From: karl williamson (public@khwilliamson.com)
Date: Wed Sep 30 2009 - 11:47:30 CDT


I was disappointed to see that the apparently final 5.2 version of tr44
adds the same misleading phrase that Ken Whistler agreed was a problem
in tr18, and that is:

"Note: When using the Age property in regular expressions, an expression
such as "\p{age=3.0}" matches all of the code points assigned in Version
3.0—that is, all the code points with a value less than or equal to 3.0
for the Age property. For more information, see [UTS18]. "

And here is the relevant portions of his talking about this: from
http://unicode.org/mail-arch/unicode-ml/y2009-m07/0107.html

>>>
>>> The documentation is wrong in two places -- or at least
>>> misleading. Note that it doesn't actually say the property
>>> is *defined* thus and such, but rather that "when using the
>>> property all characters included in that version are included."
>>> That amounts to a pocket definition of a new derived property
>>> (or actually set of properties) based on the use of the Age property
>>> per se.
>>>
>>> This is one of these cases where an insufficiently carefully
>>> documented property is trying to have it both ways.
>>>
>>
>> [snip]
>>
>>> Age is an enumerated property in the UCD. Among other things, that
>>> means that its values constitute a codespace partition. Each
>>> code point has one and and only one value of the property.

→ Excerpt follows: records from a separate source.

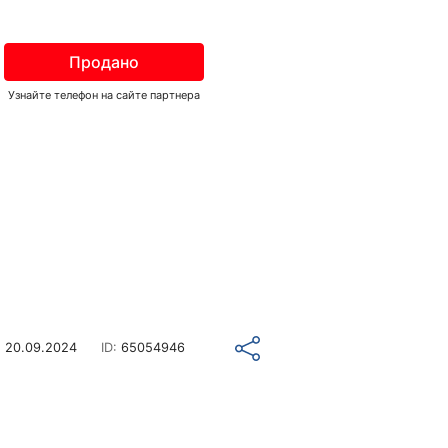
Продано
Узнайте телефон на сайте партнера
о
20.09.2024
ID:
65054946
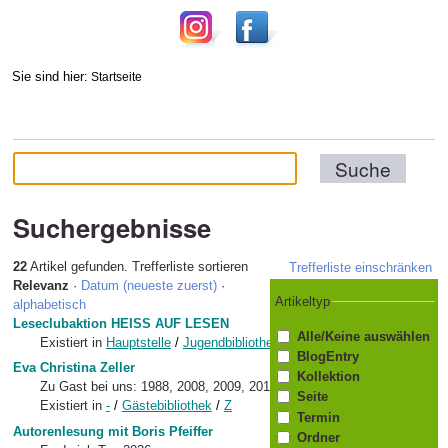
Sie sind hier:
Startseite
Suchergebnisse
22
Artikel gefunden.
Trefferliste sortieren
Trefferliste einschränken
Relevanz
·
Datum (neueste zuerst)
·
Artikeltyp
alphabetisch
Leseclubaktion HEISS AUF LESEN
Alle/Keine auswählen
Existiert in
Hauptstelle
/
Jugendbibliothek
/
Veranstaltungen
BlogEntry
Eva Christina Zeller
Kollektion
Zu Gast bei uns: 1988, 2008, 2009, 2013, 2020
Seite
Existiert in
-
/
Gästebibliothek
/
Z
Termin
Autorenlesung mit Boris Pfeiffer
Ordner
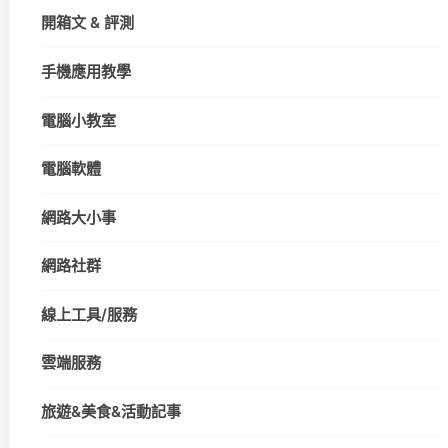
開箱文 & 評測
手機應用教學
電腦小教室
電腦軟體
網路大小事
網路社群
線上工具/服務
雲端服務
旅遊&美食&活動記事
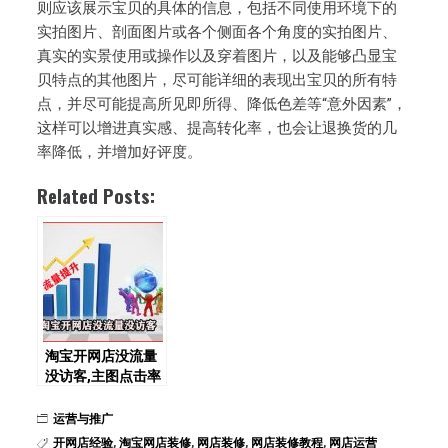
则应该展示宝贝的具体的信息，包括不同使用环境下的
实拍图片、剖面图片或各个侧面各个角度的实拍图片、
真实的实景使用或操作以及穿着图片，以及能够凸显宝
贝特点的其他图片，尽可能详细的表现出宝贝的所有特
点，并尽可能提高所见即所得、降低色差等“意外因素”，
这样可以增进真实感、提高转化率，也会让退换货的几
率降低，并增加好评度。
Related Posts:
淘宝开网店没流量
没访客,主图点击率
低怎么办？
运营与推广
开网店经验
,
淘宝网店装修
,
网店装修
,
网店装修教程
,
网店运营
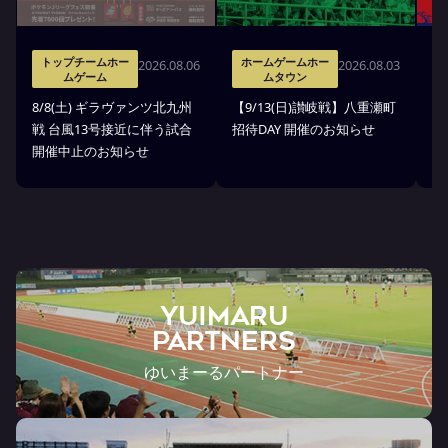
トップチームホー
ホームゲームホー
2026.08.06
2026.08.03
ムゲーム
ムタウン
8
8/8(土) ギラヴァンツ北九州
【9/13(日)讃岐戦】八重瀬町
縁
戦 台風13号接近に伴う試合
招待DAY 開催のお知らせ
開催中止のお知らせ
YUIMARU
Partners
ゆいまーるパートナー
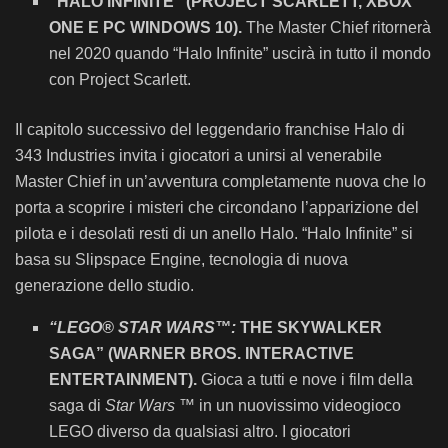
“HALO INFINITE” (PROJECT SCARLETT, XBOX
ONE E PC WINDOWS 10).
The Master Chief ritornerà
nel 2020 quando “Halo Infinite” uscirà in tutto il mondo
con Project Scarlett.
Il capitolo successivo del leggendario franchise Halo di
343 Industries invita i giocatori a unirsi al venerabile
Master Chief in un’avventura completamente nuova che lo
porta a scoprire i misteri che circondano l’apparizione del
pilota e i desolati resti di un anello Halo. “Halo Infinite” si
basa su Slipspace Engine, tecnologia di nuova
generazione dello studio.
“LEGO® STAR WARS™:
THE SKYWALKER
SAGA” (WARNER BROS.
INTERACTIVE
ENTERTAINMENT).
Gioca a tutti e nove i film della
saga di
Star Wars ™
in un nuovissimo videogioco
LEGO diverso da qualsiasi altro. I giocatori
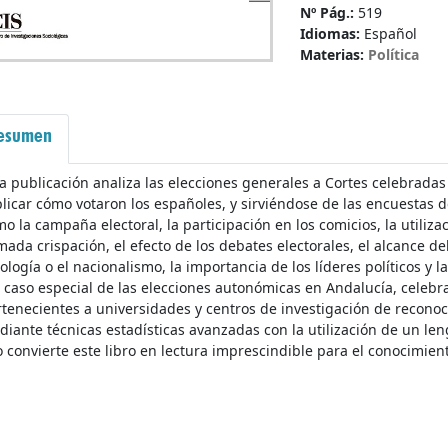
Nº Pág.:
519
Idiomas:
Español
Materias:
Política
esumen
a publicación analiza las elecciones generales a Cortes celebrada
licar cómo votaron los españoles, y sirviéndose de las encuestas d
o la campaña electoral, la participación en los comicios, la utilizac
mada crispación, el efecto de los debates electorales, el alcance del v
ología o el nacionalismo, la importancia de los líderes políticos y 
 caso especial de las elecciones autonómicas en Andalucía, celeb
tenecientes a universidades y centros de investigación de reconoci
iante técnicas estadísticas avanzadas con la utilización de un len
o convierte este libro en lectura imprescindible para el conocimient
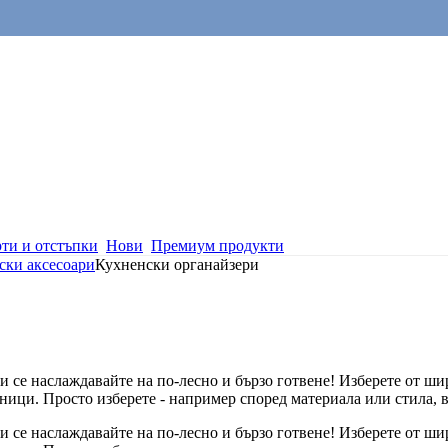
ти и отстъпки
Нови
Премиум продукти
ски аксесоари
Кухненски органайзери
 и се наслаждавайте на по-лесно и бързо готвене! Изберете от ш
ици. Просто изберете - например според материала или стила, в
 и се наслаждавайте на по-лесно и бързо готвене! Изберете от ш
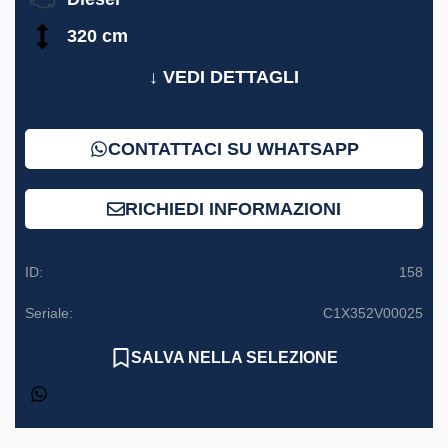
320 cm
↓ VEDI DETTAGLI
CONTATTACI SU WHATSAPP
RICHIEDI INFORMAZIONI
ID:
158
Seriale:
C1X352V00025
SALVA NELLA SELEZIONE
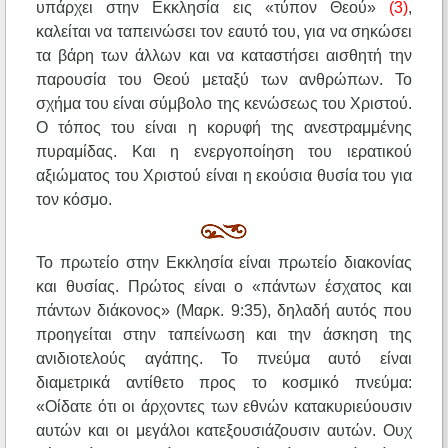
υπάρχει στην Εκκλησία εις «τύπον Θεού»
(3)
,
καλείται να ταπεινώσει τον εαυτό του, για να σηκώσει
τα βάρη των άλλων και να καταστήσει αισθητή την
παρουσία του Θεού μεταξύ των ανθρώπων. Το
σχήμα του είναι σύμβολο της κενώσεως του Χριστού.
Ο τόπος του είναι η κορυφή της ανεστραμμένης
πυραμίδας. Και η ενεργοποίηση του ιερατικού
αξιώματος του Χριστού είναι η εκούσια θυσία του για
τον κόσμο.
Το πρωτείο στην Εκκλησία είναι πρωτείο διακονίας
και θυσίας. Πρώτος είναι ο «πάντων έσχατος και
πάντων διάκονος» (Μαρκ. 9:35), δηλαδή αυτός που
προηγείται στην ταπείνωση και την άσκηση της
ανιδιοτελούς αγάπης. Το πνεύμα αυτό είναι
διαμετρικά αντίθετο προς το κοσμικό πνεύμα:
«Οίδατε ότι οι άρχοντες των εθνών κατακυριεύουσιν
αυτών και οι μεγάλοι κατεξουσιάζουσιν αυτών. Ουχ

Both
>>> the values in DerivedAge.txt and in the XML data files reflect
>>> that interpretation.
>>>
>>> The property defined that way is not, however, as useful as the
>>> property described the way it is used for regex matches in UTS #18,
>>> because it is far more useful for regex matches to know if a
>>> character is included in Unicode Version X (or any *earlier*
>>> version), rather than to know if it was encoded exactly in
>>> Version X. So the usage of the Age property in UTS #18 just
>>> blithely assumes that interpretation, and the caution at the
>>> top of DerivedAge.txt reflects that interpretation, even though
>>> it is in direct contradiction with the data itself.
>>>
>>> [snip]
>>>
>>> There is definitely need for clarification here.
>>>
>> [snip]

And in the previous email on the same thread:
>> Further explanation should also be useful for UTS #18, the
>> next time it is opened for updates.

So, I'm disappointed that tr44 was updated to include a known misleading
statement. Note that these emails dated from July.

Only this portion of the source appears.